Assessing the complexity of short-term heartbeat interval series by distribution entropy.

Complexity of heartbeat interval series is typically measured by entropy. Recent studies have found that sample entropy (SampEn) or fuzzy entropy (FuzzyEn) quantifies essentially the randomness, which may not be uniformly identical to complexity. Additionally, these entropy measures are heavily dependent on the predetermined parameters and confined to data length. Aiming at improving the robustness of complexity assessment for short-term RR interval series, this study developed a novel measure--distribution entropy (DistEn). The DistEn took full advantage of the inherent information underlying the vector-to-vector distances in the state space by probability density estimation.
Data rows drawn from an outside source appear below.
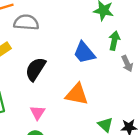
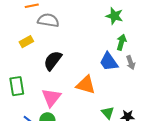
blue trapezoid: (84, 53) -> (109, 62), moved
pink triangle: (38, 113) -> (51, 98), size x1.5

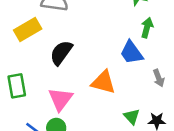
yellow rectangle: (26, 42) -> (28, 30), size x1.5
gray arrow: (131, 63) -> (159, 78), moved

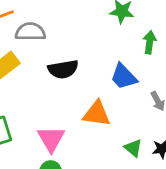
green arrow: (147, 28) -> (150, 42), moved
black semicircle: (61, 53) -> (63, 69), moved, turned -128

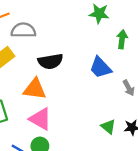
orange triangle: (97, 114) -> (35, 89), moved
pink triangle: (51, 139) -> (40, 119), turned -30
Performances of DistEn were examined by theoretical data and experimental short-term RR interval series. Results showed that DistEn correctly ranked the complexity of simulated chaotic series and Gaussian noise series. The DistEn had relatively lower sensitivity to the predetermined parameters and showed stability even for quantifying the complexity of extremely short series. Analysis further showed that the DistEn indicated the loss of complexity in both healthy aging and heart failure patients (both p < 0.01), whereas neither the SampEn nor the FuzzyEn achieved comparable results (all p ≥ 0.05). This study suggested that the DistEn would be a promising measure for prompt clinical examination of cardiovascular function.